**What to produce**
Counting only lines below that contain the string "JSON", give the total as a single number.

**Dataset excerpts**
┄┄┄┄┄┄

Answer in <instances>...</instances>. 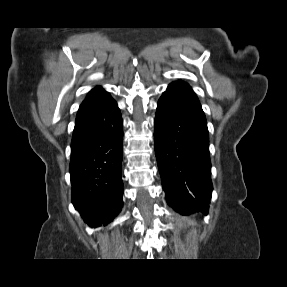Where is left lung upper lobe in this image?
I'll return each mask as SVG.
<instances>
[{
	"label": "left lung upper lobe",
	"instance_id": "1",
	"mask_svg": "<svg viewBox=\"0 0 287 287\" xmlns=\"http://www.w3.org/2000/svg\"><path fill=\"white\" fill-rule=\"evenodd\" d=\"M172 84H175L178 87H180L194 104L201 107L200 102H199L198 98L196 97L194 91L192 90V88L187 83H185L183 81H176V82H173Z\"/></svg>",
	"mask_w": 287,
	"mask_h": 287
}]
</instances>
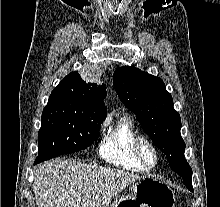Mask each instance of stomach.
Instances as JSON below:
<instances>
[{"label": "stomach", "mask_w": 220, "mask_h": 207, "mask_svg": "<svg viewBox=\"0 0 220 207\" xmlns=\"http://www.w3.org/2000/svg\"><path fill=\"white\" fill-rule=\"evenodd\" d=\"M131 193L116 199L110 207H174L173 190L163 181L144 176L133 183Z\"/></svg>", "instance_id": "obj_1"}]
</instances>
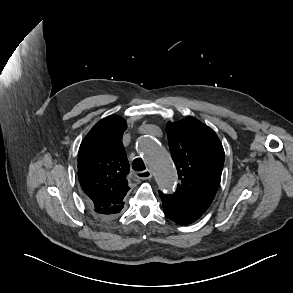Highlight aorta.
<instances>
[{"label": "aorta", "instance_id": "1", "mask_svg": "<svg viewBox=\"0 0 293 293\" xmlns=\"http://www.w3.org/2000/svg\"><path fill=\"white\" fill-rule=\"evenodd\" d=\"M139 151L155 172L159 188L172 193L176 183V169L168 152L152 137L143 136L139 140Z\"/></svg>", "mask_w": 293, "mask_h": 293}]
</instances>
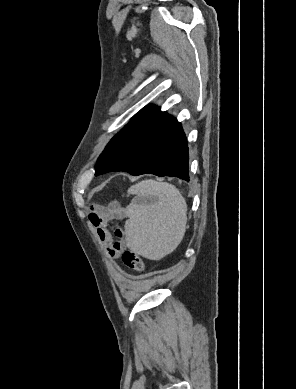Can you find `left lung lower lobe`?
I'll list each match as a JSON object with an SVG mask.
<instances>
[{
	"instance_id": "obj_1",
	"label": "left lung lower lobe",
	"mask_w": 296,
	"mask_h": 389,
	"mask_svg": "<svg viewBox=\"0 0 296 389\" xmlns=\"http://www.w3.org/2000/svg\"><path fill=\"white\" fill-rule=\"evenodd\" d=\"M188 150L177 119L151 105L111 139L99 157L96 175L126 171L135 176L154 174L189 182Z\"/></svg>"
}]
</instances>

┄┄┄┄┄┄

**Written reply**
2